----- DATA PROVIDED

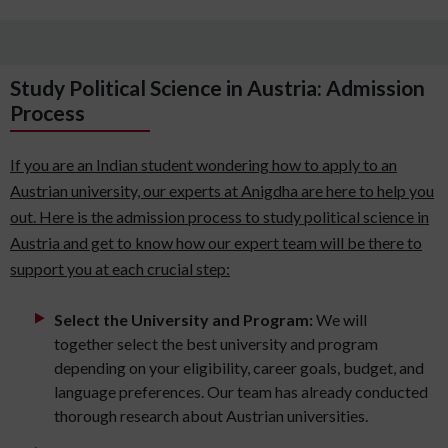
Study Political Science in Austria: Admission
Process
If you are an Indian student wondering how to apply to an
Austrian university, our experts at Anigdha are here to help you
out. Here is the admission process to study political science in
Austria and get to know how our expert team will be there to
support you at each crucial step:
Select the University and Program:
We will
together select the best university and program
depending on your eligibility, career goals, budget, and
language preferences. Our team has already conducted
thorough research about Austrian universities.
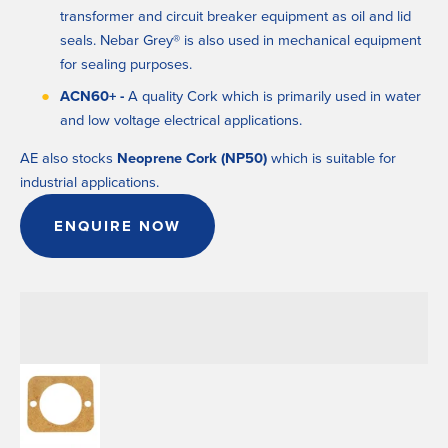
transformer and circuit breaker equipment as oil and lid 
seals. Nebar Grey® is also used in mechanical equipment 
for sealing purposes.
ACN60+ - 
A quality Cork which is primarily used in water 
and low voltage electrical applications.
AE also stocks
 Neoprene Cork (NP50)
 which is suitable for 
industrial applications.
ENQUIRE NOW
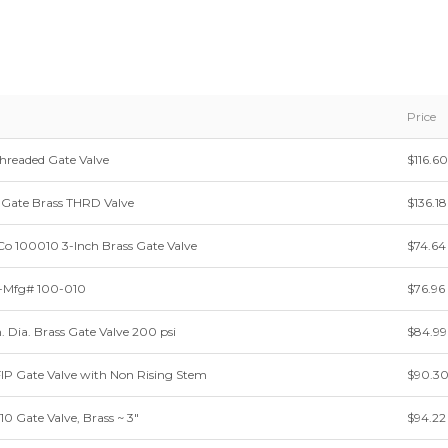
Price
Threaded Gate Valve
$116.60
Gate Brass THRD Valve
$136.18
Co 100010 3-Inch Brass Gate Valve
$74.64
-Mfg# 100-010
$76.96
in. Dia. Brass Gate Valve 200 psi
$84.99
 FIP Gate Valve with Non Rising Stem
$90.3
10 Gate Valve, Brass ~ 3"
$94.22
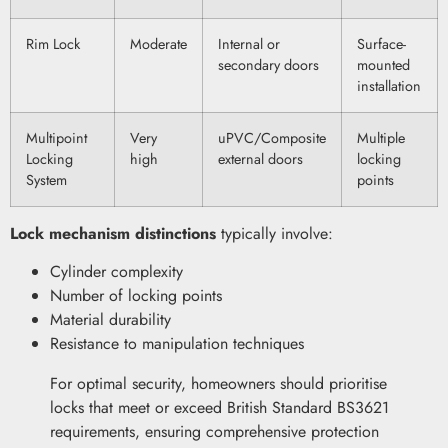
Rim Lock
Moderate
Internal or
Surface-
secondary doors
mounted
installation
Multipoint
Very
uPVC/Composite
Multiple
Locking
high
external doors
locking
System
points
Lock mechanism distinctions
typically involve:
Cylinder complexity
Number of locking points
Material durability
Resistance to manipulation techniques
For optimal security, homeowners should prioritise
locks that meet or exceed British Standard BS3621
requirements, ensuring comprehensive protection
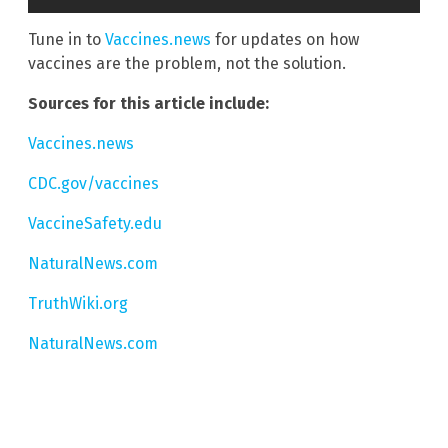
Tune in to
Vaccines.news
for updates on how
vaccines are the problem, not the solution.
Sources for this article include:
Vaccines.news
CDC.gov/vaccines
VaccineSafety.edu
NaturalNews.com
TruthWiki.org
NaturalNews.com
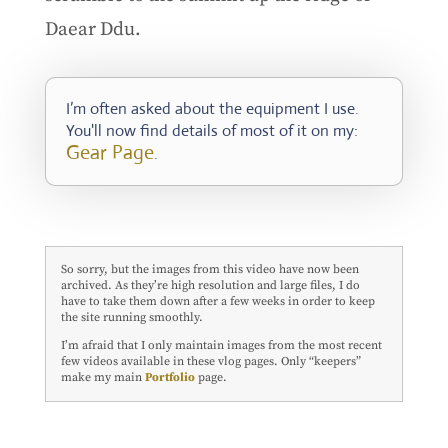
Daear Ddu.
I’m often asked about the equipment I use.
You'll now find details of most of it on my:
Gear Page
.
So sorry, but the images from this video have now been
archived. As they’re high resolution and large files, I do
have to take them down after a few weeks in order to keep
the site running smoothly.
I’m afraid that I only maintain images from the most recent
few videos available in these vlog pages. Only “keepers”
make my main
Portfolio
page.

----------

**YOUR GOAL:** Look through the entries above; copy each line where the string "from" appears.

**RESPONSE FOR THIS EXERCISE:**
So sorry, but the images from this video have now been
I’m afraid that I only maintain images from the most recent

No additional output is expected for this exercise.